Monthly Economic and Financial Developments, September 2005
Published: Thursday November 3rd, 2005
During the month of September, brisk residential construction investments provided a significant contribution to domestic economic activity, as preliminary indications suggest less buoyant tourism output due largely to the adverse effects of Hurricanes Katrina and Rita. The performance for the first three quarters of the year suggests a steady level of overall expansion, underpinned by heightened construction activity and elevated consumer demand.
In August, visitor arrivals to The Bahamas contracted by 14.5%, culminating in a 6.9% reduction in the visitor count for the first eight months of the year, to 3,483,735. The weakness was most pronounced in sea arrivals, which fell by 9.1%, with a more marginal 1.9% decline in the longer stay air visitors. Persistent sluggishness in the Grand Bahamas market, following the effects of Hurricanes Jeanne and Frances last year, was evidenced in the double digit declines in both air (34.5%) and sea (20.1%) arrivals. The Family Islands also experienced a falloff in visitors, with sea and air down by 10.3% and 1.4%, respectively. These developments were cushioned by an estimated 8.5% increase in air arrivals to New Providence, which accounted for approximately 70.7% of visitors. However, as a result of a 5.3% contraction in sea arrivals, New Providence’s overall performance was relatively flat.
Consumer price inflation for the 12-months ending September 2005 rose to 1.94% from 1.24%, with the most significant cost increases recorded in the medical care & health, transportation & communication, and food & beverage items.
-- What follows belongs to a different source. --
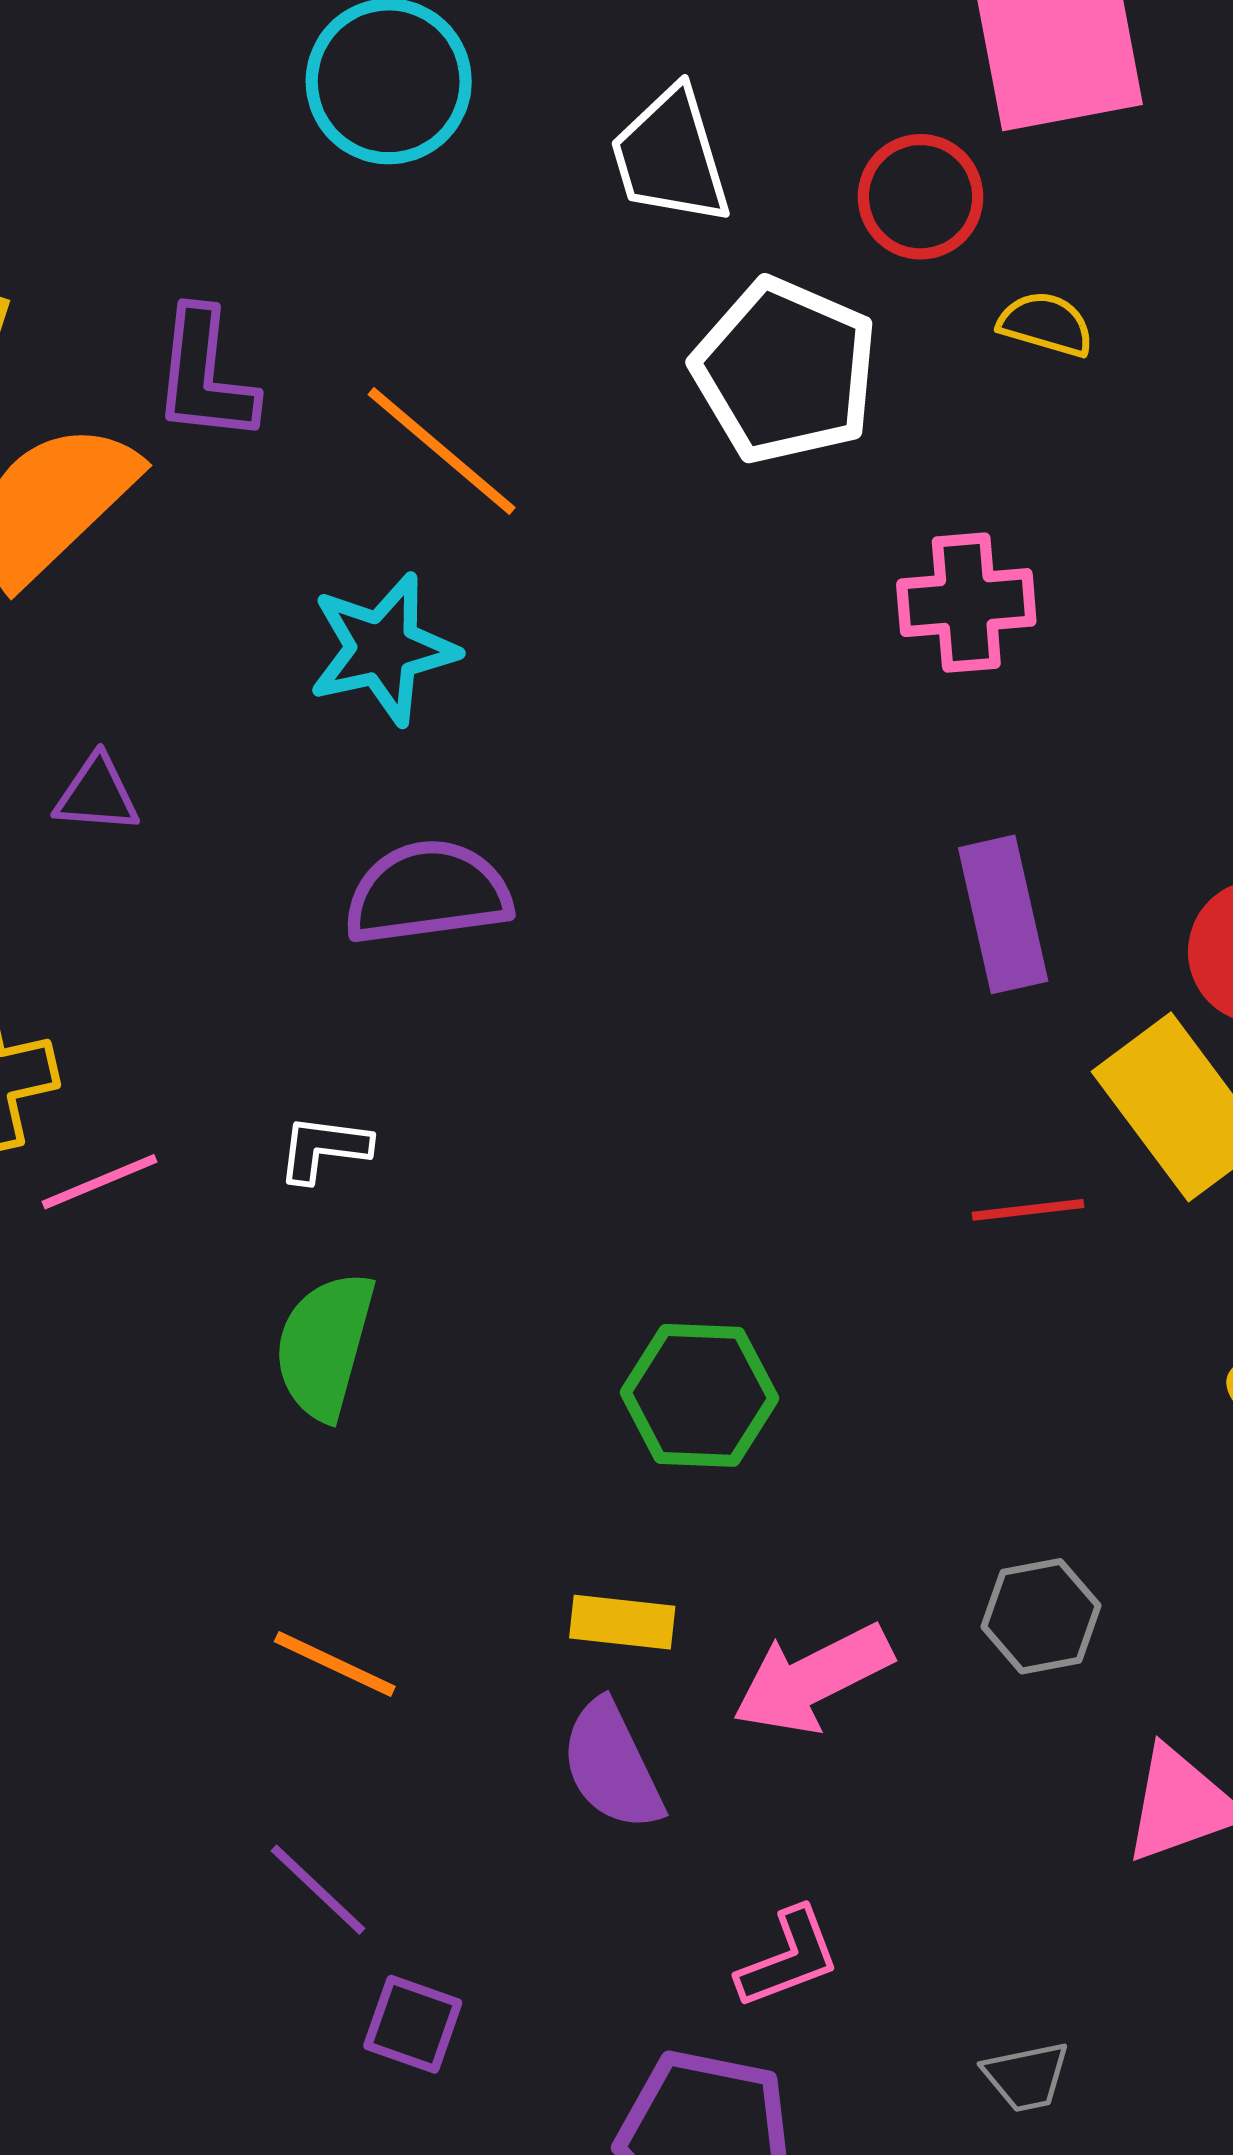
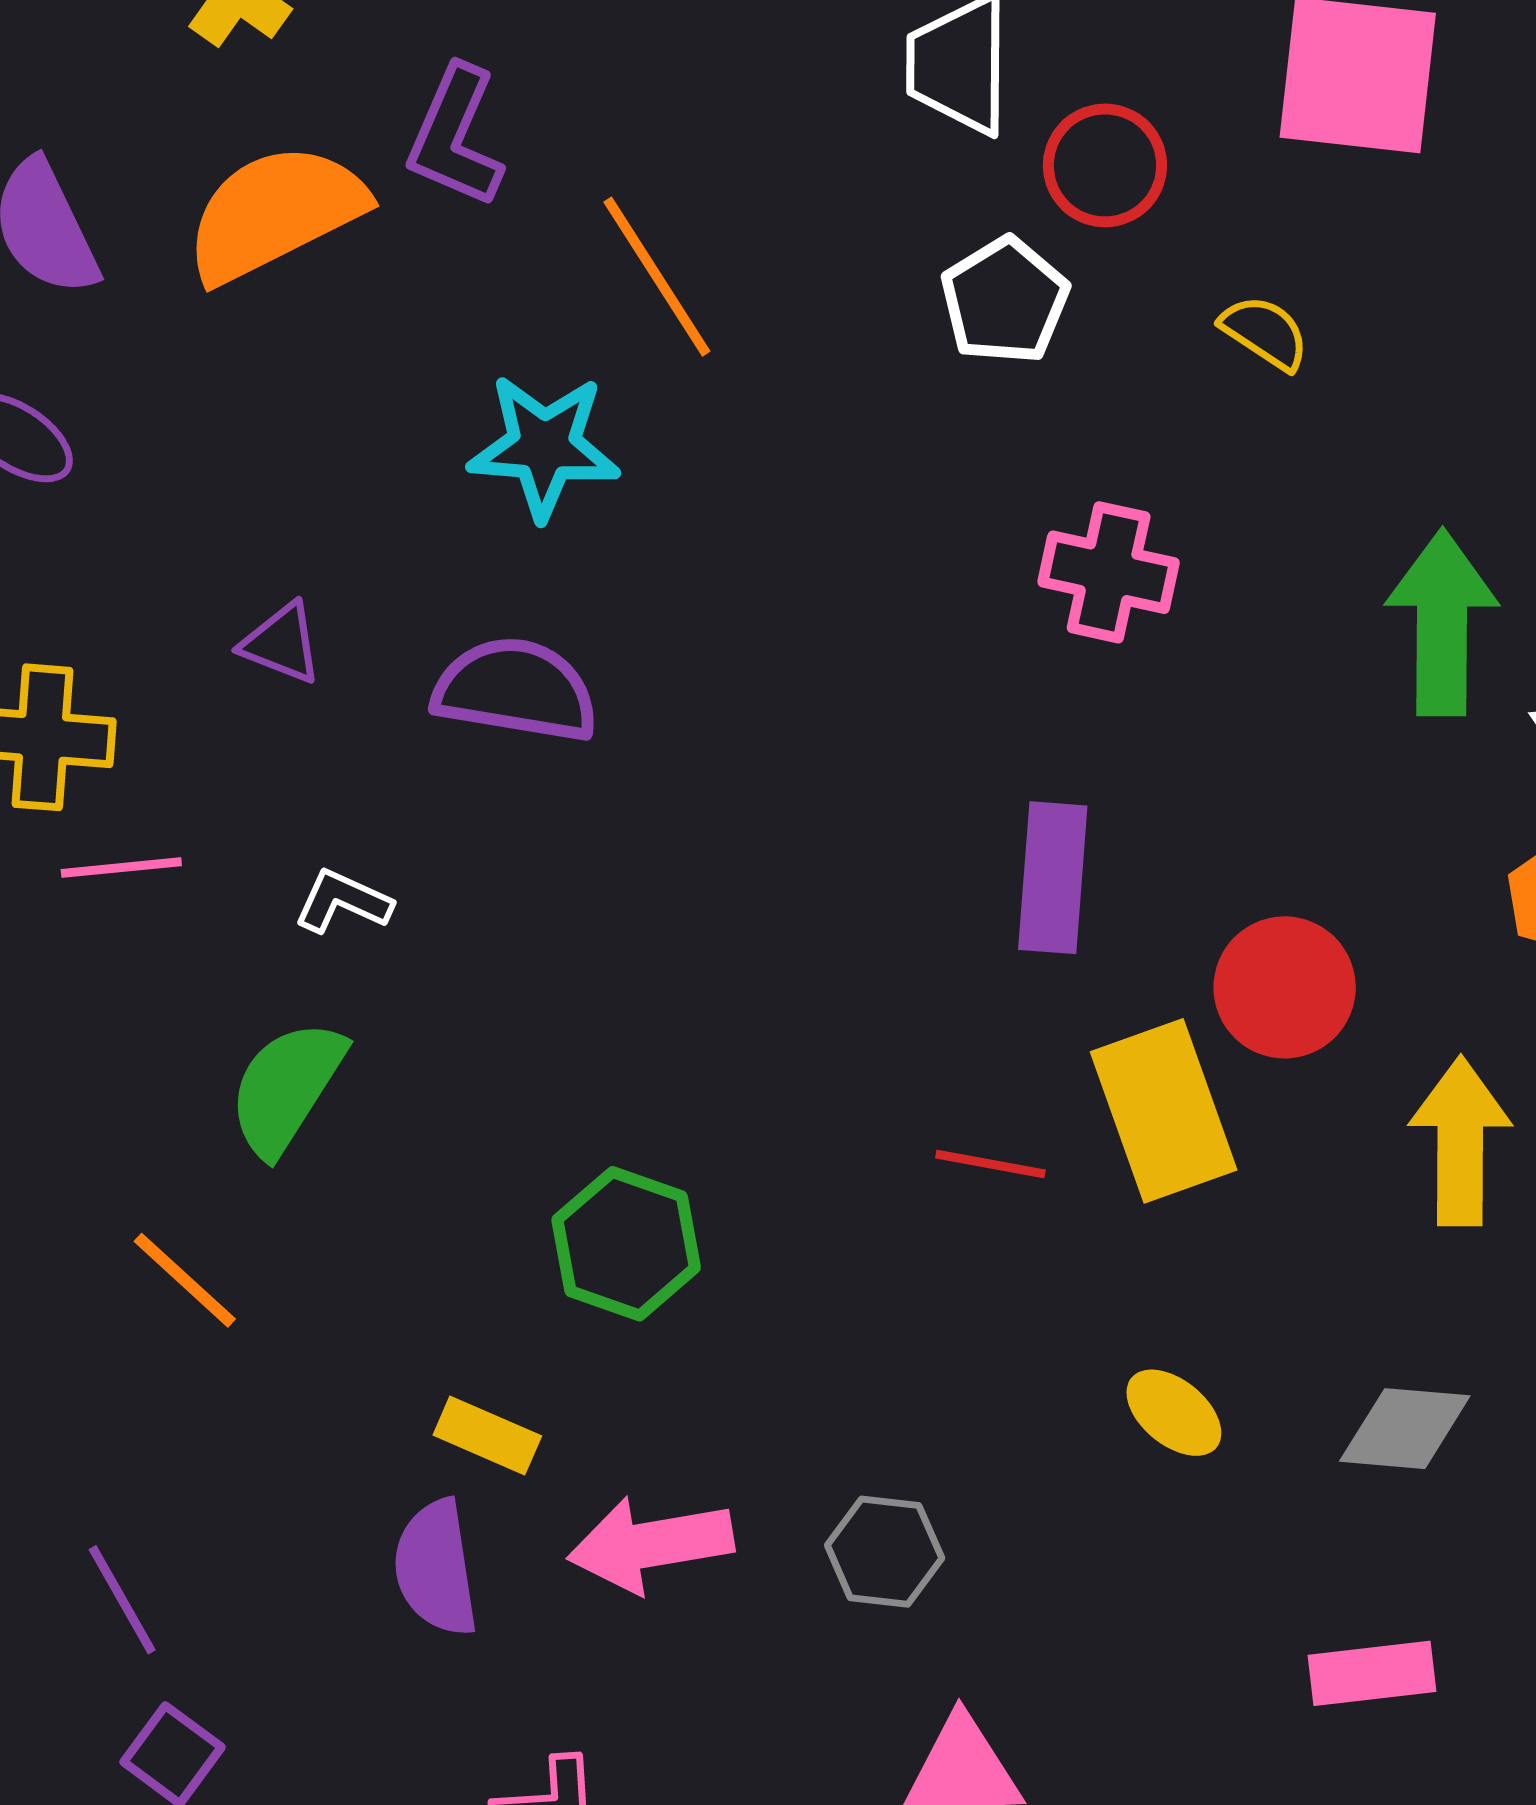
red circle: (921, 197) -> (1105, 165), moved
white pentagon: (785, 371) -> (1005, 301), size x0.7
purple triangle: (97, 794) -> (282, 643), moved
orange line: (335, 1664) -> (185, 1280), moved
Preliminary estimates for Government’s budgetary operations in the first month of FY2005/06 indicated a modest surplus of estimated $0.1 million, in contrast to a deficit of $12.0 million in FY2004/05. Generally buoyant economic conditions combined with improved revenue collection protocols supported a 16.4% hike in tax revenues to $90.3 million. Total expenditure increased by 5.1% over last year to $90.3 million, and was concentrated in current outlays.